Тем временем основные силы, просочившись в огород со стороны согры, чистили знаменитые огуречные грядки Гвоздырина. Мы хватали огурцы горстями, выдергивали их вместе с плетьми, а потом, для верности, проходили обработанные участки еще методом катка. То есть Колька Хвостов, как самый тяжелый, катился по грядке боком, временами замирая на месте и шепча:
– Во!.. Тута… под животом… Здо-оровый гад!

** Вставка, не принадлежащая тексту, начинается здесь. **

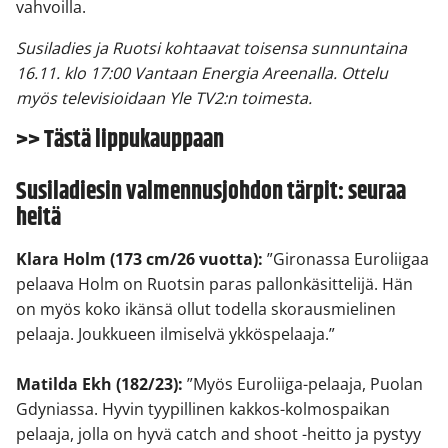
vahvoilla.
Susiladies ja Ruotsi kohtaavat toisensa sunnuntaina
16.11. klo 17:00 Vantaan Energia Areenalla. Ottelu
myös televisioidaan Yle TV2:n toimesta.
>>
Tästä lippukauppaan
Susiladiesin valmennusjohdon tärpit: seuraa
heitä
Klara Holm (173 cm/26 vuotta):
”Gironassa Euroliigaa
pelaava Holm on Ruotsin paras pallonkäsittelijä. Hän
on myös koko ikänsä ollut todella skorausmielinen
pelaaja. Joukkueen ilmiselvä ykköspelaaja.”
Matilda Ekh (182/23):
”Myös Euroliiga-pelaaja, Puolan
Gdyniassa. Hyvin tyypillinen kakkos-kolmospaikan
pelaaja, jolla on hyvä catch and shoot -heitto ja pystyy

…Возможно, мы не проиграли бы ни одного сражения, завоевали всю Аульскую и провозгласили бы свою Республику – оплот Добра, Искренности и Справедливости… Если бы армию нашу не раздирали междоусобицы.
Неправота ходила по улице рядом с Правотой и, показывая ей тяжелый грязный кулак, заставляла себя признавать правой.
Силой, капризно дарующей нам достоинства и отнимающей их обратно, были семейные кланы.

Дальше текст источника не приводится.